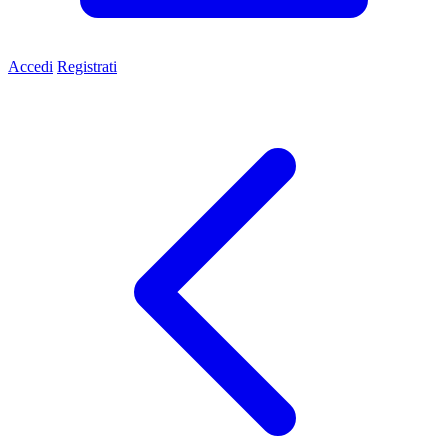
Accedi
Registrati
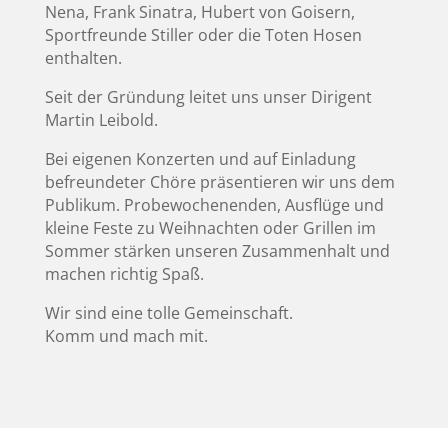
Nena, Frank Sinatra, Hubert von Goisern,
Sportfreunde Stiller oder die Toten Hosen
enthalten.
Seit der Gründung leitet uns unser Dirigent
Martin Leibold.
Bei eigenen Konzerten und auf Einladung
befreundeter Chöre präsentieren wir uns dem
Publikum. Probewochenenden, Ausflüge und
kleine Feste zu Weihnachten oder Grillen im
Sommer stärken unseren Zusammenhalt und
machen richtig Spaß.
Wir sind eine tolle Gemeinschaft.
Komm und mach mit.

# # #

### [TASK PROMPT]
I need each line of the entries that holds the string "oder" located and copied.

### [ANSWER]
Sportfreunde Stiller oder die Toten Hosen
kleine Feste zu Weihnachten oder Grillen im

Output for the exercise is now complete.